L’analyse qualitative menée à partir des questionnaires montre que l’action didactique mise en œuvre pour faire acquérir les bases d’une compétence interculturelle efficiente a été jugée positive par les étudiants sondés. Cela étant, l’auteur se montre prudent et soulève des questions à prendre en considération en vue d’une amélioration de l’offre de formation concernant d’une part la lisibilité des différences entre les choix didactiques opérés dans chaque département (anglais, français, allemand, espagnol etc.), et d’autre part, les moyens pouvant être mis en place pour évaluer les progrès effectifs des étudiants dans l’acquisition de la compétence interculturelle.
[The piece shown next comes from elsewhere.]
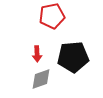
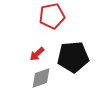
red arrow: rotated 49 degrees clockwise
gray diamond: moved 1 px up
Raffaella Tonin aborde de plus près, pour les étudiants de licence inscrits à son cours de traduction de l’espagnol vers l’italien, la question des cultures textuelles, des traits culturels contenus dans les textes et la nécessité de leur décryptage pour un rendu optimum en langue maternelle. À partir de textes relevant du domaine du tourisme (sites internet en particulier), l’auteure souligne la nécessité de faire émerger chez les futurs traducteurs l'habileté à négocier et à s’approprier une sorte de « grammaire culturelle », en mesure de résoudre au mieux les cas de cultural bumps, déjà mentionnés théoriquement par Rachele Antonini, ces écarts et obstacles entre les deux langues de travail qui peuvent potentiellement opacifier le texte cible et appellent une phase cruciale de compréhension fine des textes source. Les exemples de texte soumis au lecteur lui permettent de mieux appréhender ces difficultés. Le recours à la métaphore du voyage dans la progression du raisonnement est plaisant et dénote, outre la clarté de l’exposition et la pertinence du sujet, un louable effort de créativité stylistique. Du reste, cette créativité est d’autant plus la bienvenue qu’au niveau du fond, c’est aussi l’effort créatif des étudiants, en position de futurs traducteurs, qui est stimulé pour aider ces derniers à s’approprier leur rôle de guides et de passeurs de cultures.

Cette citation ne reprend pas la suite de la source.